Well, I said I didn’t watch it! :slight_smile:

When I was working as an EFL teacher, we had a whole list of words that were spelled the same but pronounced differently by Americans and Brits, with the stress shifting from one syllable to another.

“Garage” was one of them; the only other one I can think of offhand was “cigarette.”

There are no rules for “correct” pronunciation in English, only patterns.

Even in Japan pronunciation varies. The city of Nagano is stressed differently in different areas.

And at the Comedian’s funeral, the undertakers are dressed in the British style with top hats wrapped in black silk. IME, American undertakers/funeral home staffers go hatless at all times.

The British pronunciation of the Central American country is Nic-a-RAG-you-ah, I believe, while Americans say it Nic-a-ROG-wa.

ER usually did a halfway-decent job of believably being set in Chicago, except for one thing which always hit my ear wrong.

They always added the word “the” when referring to highway numbers. For instance: “There’s a big pileup on the 290!” Nobody in Chicago would ever say “the 290.” It’s either “290” or “the Eisenhower.” Chicagoans simply do not say “the [highway number].” This is totally an L.A. thing, where most TV is made. Took me right out of suspension every time.

Oh, and if I may weigh in on the “Garage” discussion, in Chicago it’s one syllable: Grodge.

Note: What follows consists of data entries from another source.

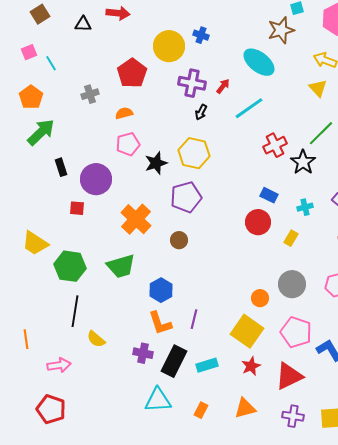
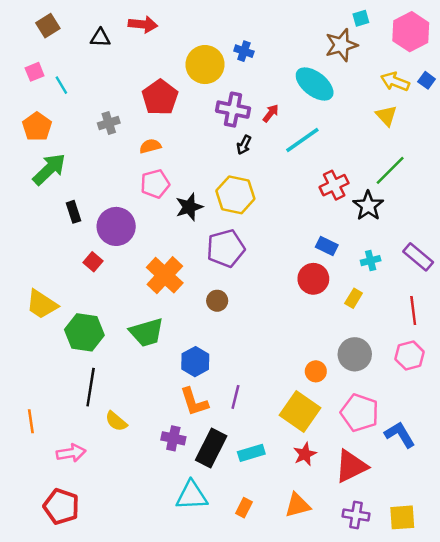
red square: (77, 208) -> (93, 262), turned 35

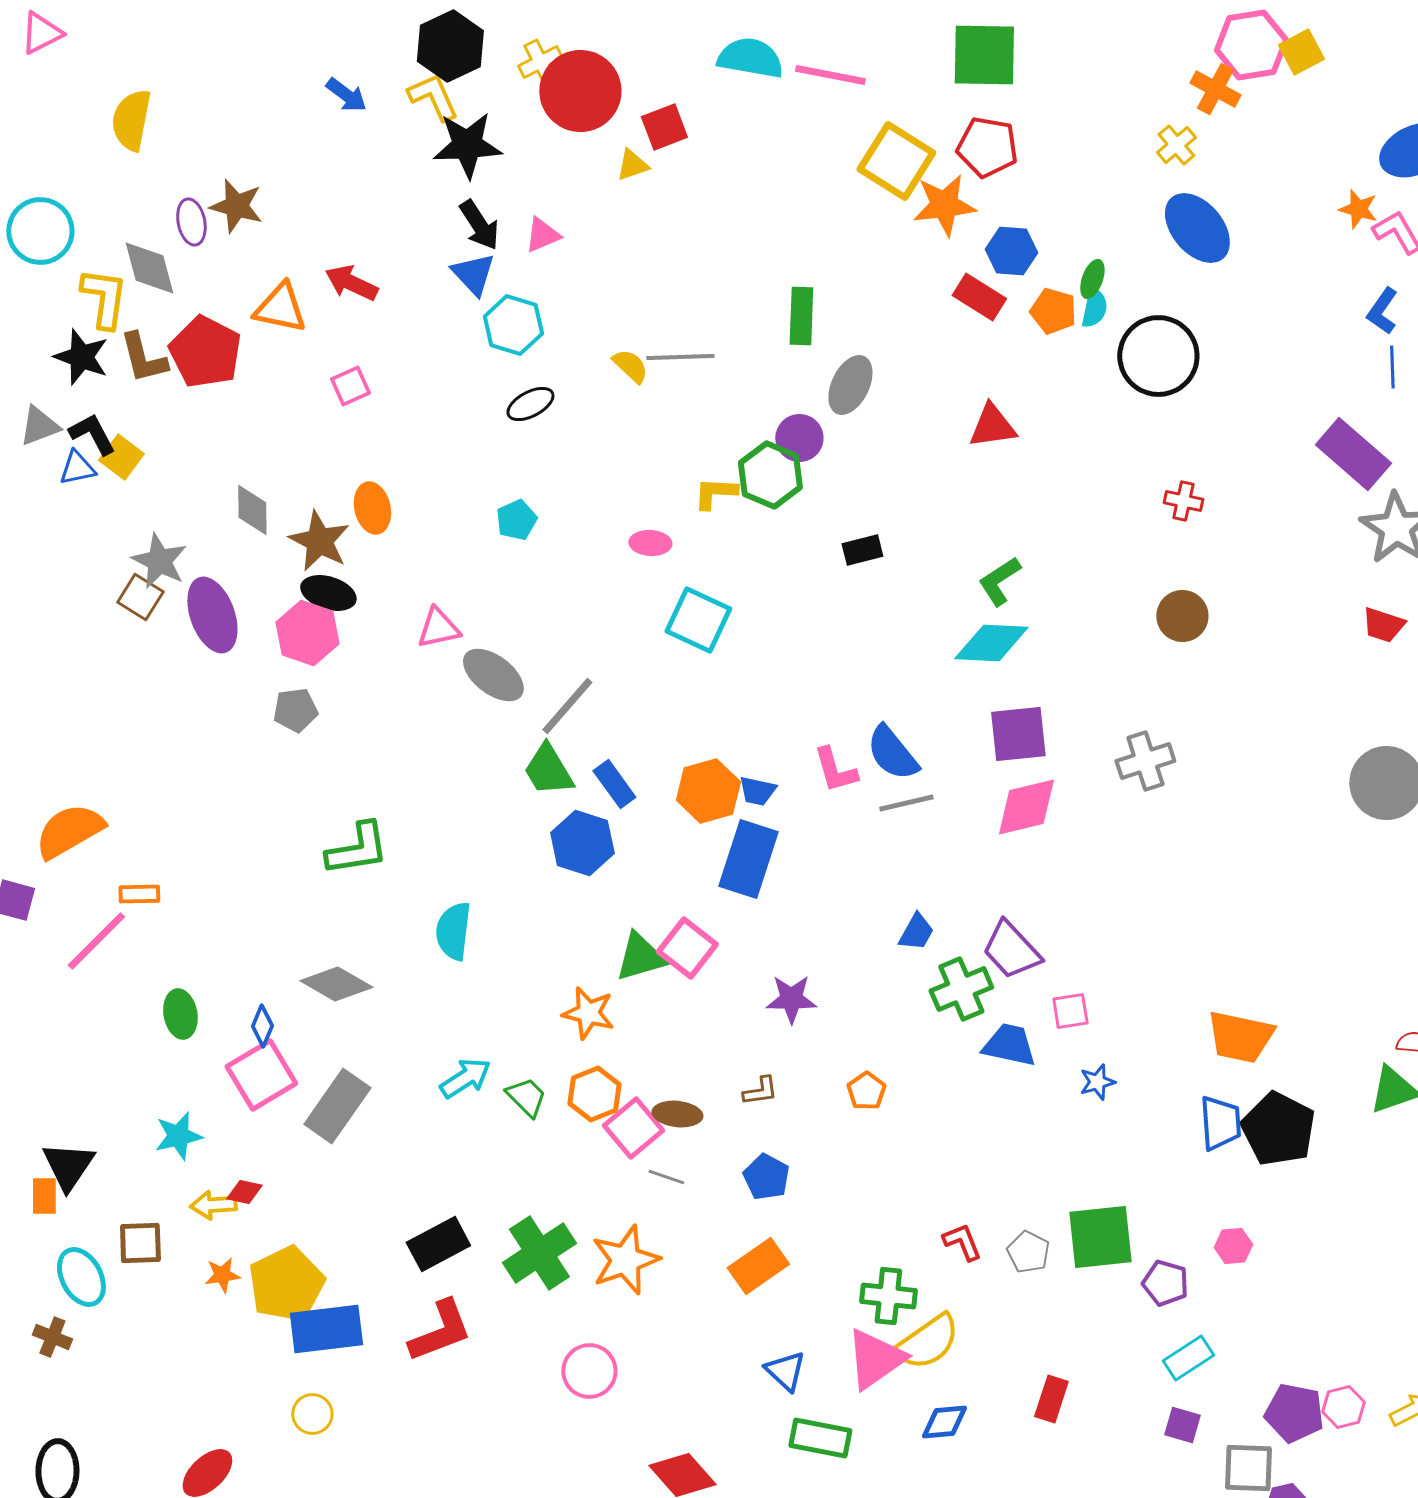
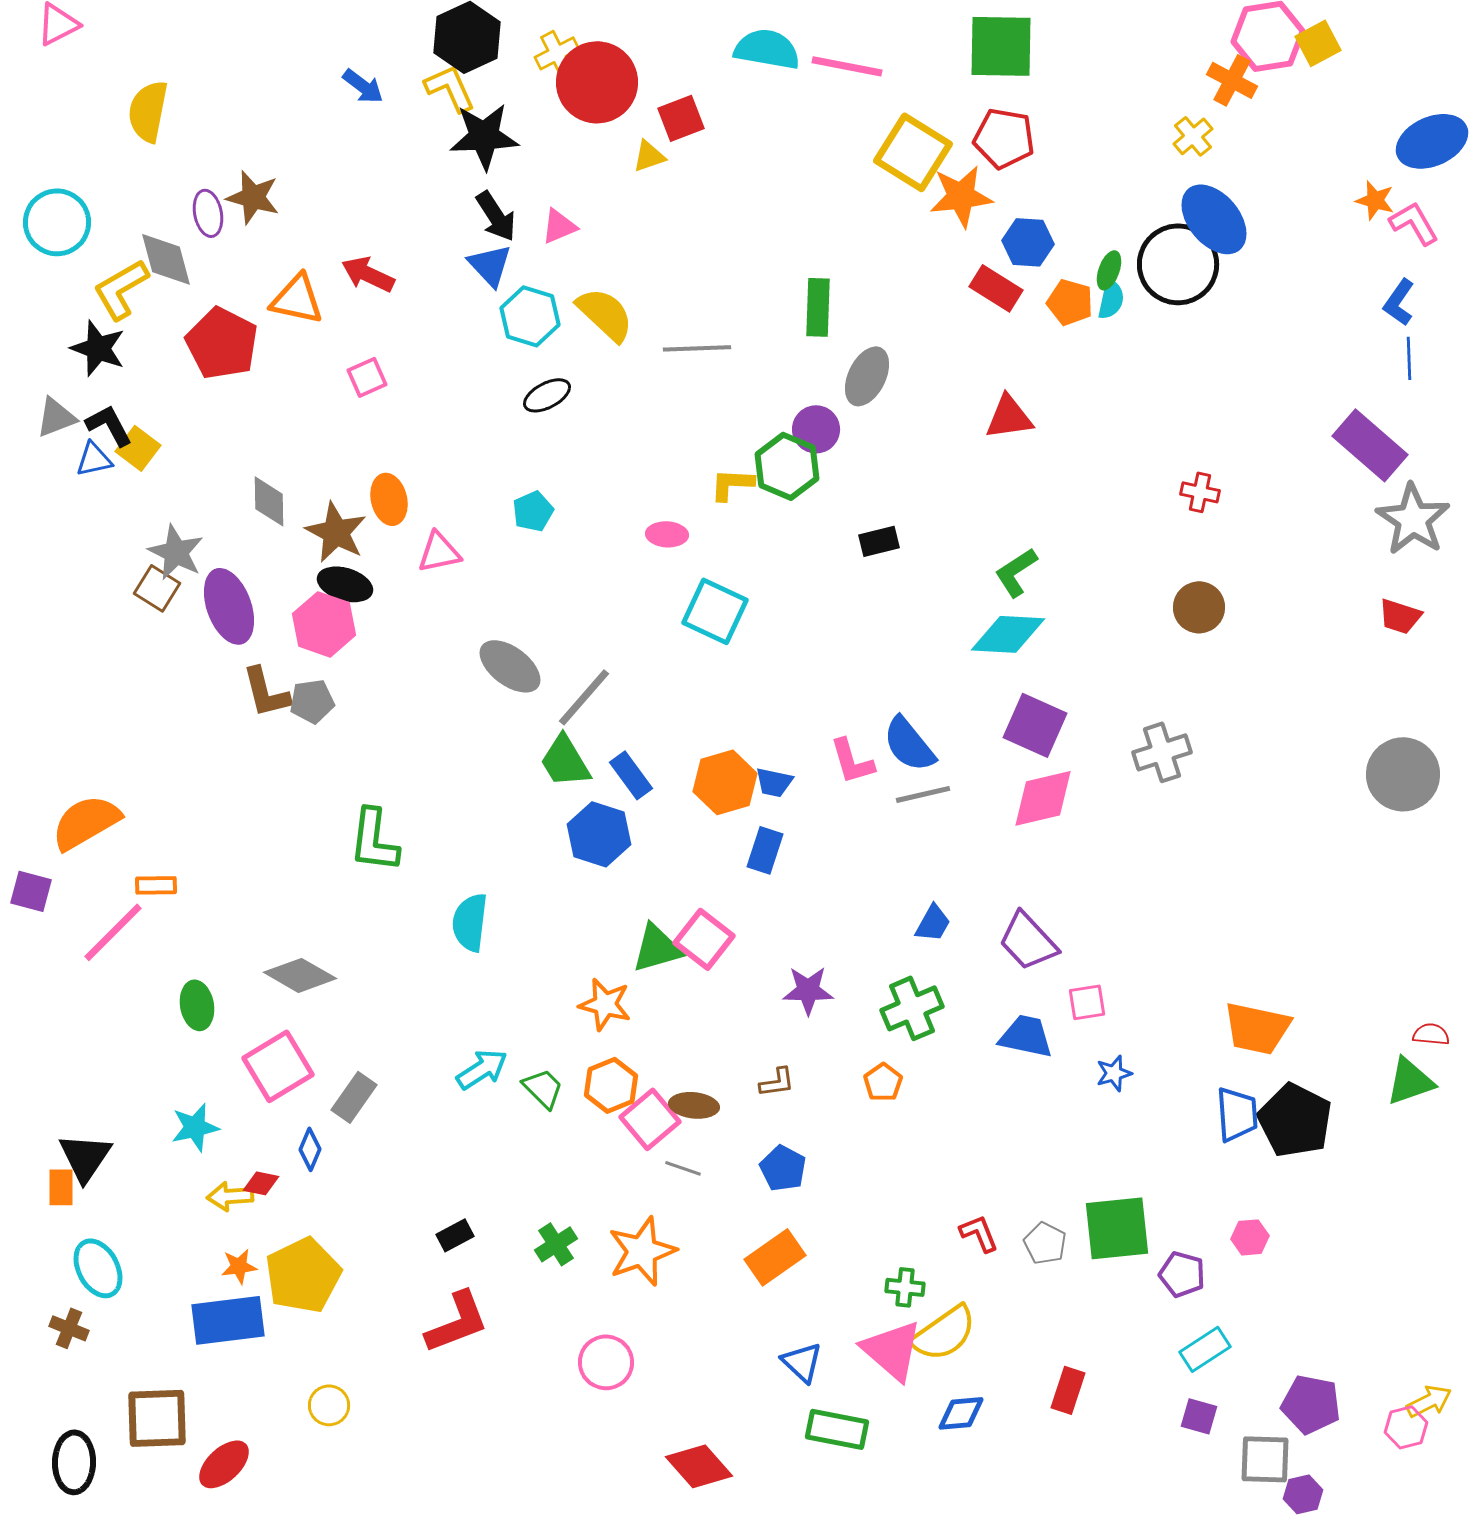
yellow L-shape: (104, 298) -> (121, 289), turned -128
black circle: (1158, 356) -> (1178, 264), moved
brown L-shape: (143, 358) -> (266, 692), moved
yellow semicircle: (630, 366) -> (605, 314), moved, size x1.6
pink triangle: (438, 628) -> (439, 552), moved
purple square: (1018, 734) -> (1035, 725), turned 30
green L-shape: (357, 849) -> (374, 840), turned 106
blue rectangle: (748, 859) -> (765, 850), size x0.6
gray diamond: (336, 984) -> (300, 975), moved
green cross: (961, 989) -> (912, 1008), moved
blue diamond: (262, 1026) -> (310, 1149), moved
gray rectangle: (337, 1106) -> (354, 1097), size x0.7
brown square: (140, 1243) -> (157, 1418), moved, size x1.4
black rectangle: (438, 1244) -> (455, 1235), size x0.6
green cross: (539, 1253) -> (556, 1244), size x0.6
green cross: (888, 1296) -> (905, 1287), size x0.7
blue rectangle: (326, 1329) -> (228, 1320), moved
pink triangle: (875, 1359) -> (892, 1350), turned -44
pink hexagon: (1343, 1407) -> (1406, 1427), moved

This is why southern Californians say “the” 101, etc. Before the interstate numbering system, LA freeways came with an article: The Pasadena Fwy, The Golden State Fwy, etc.

I guess so. I get the impression there are lots of non-English words whose vowels have been given a sort of best-fit-equivalent in our respective accents. Like “pasta” (either PAS-tuh or PAHS-tuh), “taco” (TACK-oh or TAH-koh) etc: they’re attempts at faithful recreation of the vowel sounds we hear, according to our own lexical sets.

The worst is that the British pronounce the Spanish name Javier as if it were French, Javieh. No one in the Spanish speaking world pronounces it in that way.

The American pronunciation is closer to the pronunciation in Spanish (with some differences in the vowels), with “gua” being a single syllable.

Similarly the British pronunciation of jaguar is JAG-yu-ar, rather than the American JA-gwaar, which is similar to the Spanish (except for the pronunciation of “j” as “h.”)

Best enjoyed with a flute of Champagin.

Yes, and they’re careful to say it that way in all the Jaguar car ads here in the States, because it’s so excrutiatingly British. We wouldn’t have it any other way! I think the American pronunciation is closer to JAG-wahr, though.

Back to the OP: I recently read that when Sir Ralph Richardson got his script for Time Bandits, in which he was to play the Supreme Being, he marked up his character’s dialogue at several points, confidently writing to the director, “He wouldn’t say that.”

Mad Men is set in the 60s. It begins in 1960 and ends in 1970.

I just heard the narrator of an AHC documentary on terrorism say “[The FBI informant] had a brainwave.”

That line had to have been written by a Brit. Otherwise he would have said “brainstorm.”

Asahi Homecast?

Hold on, are you saying that it is a two-syllable word?